Even a cursory look at SPLC's history sheds considerable light on the spirit of totalitarian intolerance that has animated the organization since its inception in 1971. Its principal founder was the attorney Morris Dees, a hardcore leftist who has long viewed the United States as an irredeemably racist nation. SPLC's first president, meanwhile, was the late civil-rights activist Julian Bond — a man who was “enchanted by the revolution” of the monstrous Fidel Castro, and who once smeared black conservatives as “black hustlers and hucksters ... [who], like ventriloquists’ dummies, speak in their puppet master’s voice.”
Inflating the Numbers on “Hate”
SPLC defines “hate groups” as those that “have beliefs or practices that attack or malign an entire class of people, typically for their immutable characteristics” — i.e., nationality, ethnicity, race, physical appearance, or sexual orientation. At this time, SPLC identifies 954 active “hate groups” in the United States.
The manner in which SPLC counts these offenders has evolved considerably over the years. In 1997, for instance, the Center's hate-group tally received a substantial boost from a newly instituted procedure which conveyed the impression that “hate” in America was rising at an unprecedented rate. That year, SPLC's “Intelligence Project” began counting all known chapters or branches of “hate” organizations as separate entities, whereas it had previously tallied them collectively as a single entity. Thus, in 1998 the Council of Conservative Citizens (and its 33 chapters) accounted for more than half of the SPLC hate-group list’s growth over the previous year. Similarly, in 2000, more than 60% of the alleged increase in the nationwide hate-group tally was due to the first-time inclusion of the League of the South and each of its 90-plus chapters. By 2009, just 4 autonomous organizations and their many branches accounted for fully 229 separate “hate groups” — approximately one-fourth of all the entries in SPLC’s catalog.
JoAnn Wypijewski, who writes for the far-left Nation magazine, once observed: “No one has been more assiduous in inflating the profile of [hate] groups than [SPLC's] millionaire huckster, Morris Dees,” who “would have his donors believe” that cadres of “militia nuts” are “lurking around every corner.”
In a similar vein, the late left-wing journalist Alexander Cockburn wrote in 2007: “I’ve long regarded Morris Dees and his Southern Poverty Law Center as collectively one of the greatest frauds in American life.” In 2009 Cockburn called Dees the “arch-salesman of hate-mongering,” a man who profited by “selling the notion there’s a right resurgence out there in the hinterland with massed legions of haters, ready to march down Main Street draped in Klan robes, a copy of Mein Kampf tucked under one arm and a Bible under the other.” “Ever since 1971,” added Cockburn, “U.S. Postal Service mailbags have bulged with [Dees's] fundraising letters, scaring dollars out of the pockets of trembling liberals aghast at his lurid depictions of hate-sodden America.”
To foment such fear, SPLC has shown itself to be quite capable of promoting a host of egregious falsehoods.
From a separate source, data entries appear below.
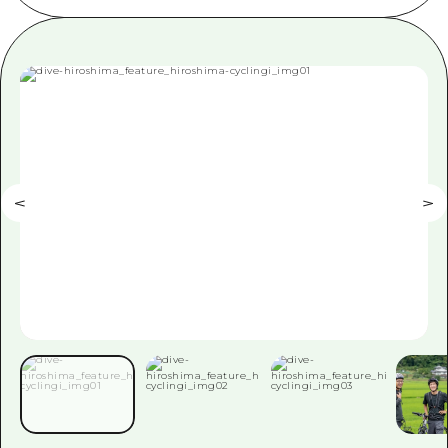
ข้อมูลตามฤดูกาล
บริเวณรอบเมืองฮิโรชิม่า
อากิ
การปั่นจักรยาน
อากิ
บิงโก
ข้อมูลที่เป็นประโยชน์
ช้อปปิ้ง
บิงโก
บิโฮคุ
กีฬา
รายการ
HOME
บิโฮค
เกโฮคุ
สถานบันเทิงยามค่ำคืน
เข้าถึงเข้าถึง
เกโฮค
บริเวณรอบๆ มิยาจิมะ
มรดกโลก
สรุปการจราจรรอง
ข่าว
บริเวณรอบๆ มิยาจิมะ
ยามากุจิตะวันออก
ประสบการณ์ / ในการเรียนรู้
ความแออัดของสิ่งอำนวยความสะดวก
ยามากุจิตะวันออก
อีเว้นท์
จังหวัดเอฮิเมะ
มาตรฐาน
ตั๋วเที่ยวคุ้มค่าตั๋วเที่ยวคุ้มค่า
ชิมาเนะ
ประวัติศาสตร์ / วัฒนธรรม
บริการรับฝากและจัดส่งสัมภาระ
การรักษา
ฮิโรชิมะโอโมะเตะนะชิ
ธรรมชาติ
ฮิโรชิม่า ฟรี Wi-Fi
TRAVELPAL International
For example, in the mid-1990s — by which time most Americans understood that the Ku Klux Klan had degenerated into a virtual non-entity with no public support beyond that of a relative handful of pathetic miscreants — SPLC warned of an imminent, rising white menace. To fulfill that prophecy, the Center helped lead an elaborate and highly publicized campaign denouncing an alleged epidemic of racially motivated arsons that had been targeting black churches across the South. When it was eventually learned that the entire “crisis” had in fact been concocted out of whole cloth, SPLC never stopped pressing its “White Racist America” narrative. As former SPLC lawyer Gloria Browne once explained, SPLC's programs are calculated to cash in on “black pain and white guilt.”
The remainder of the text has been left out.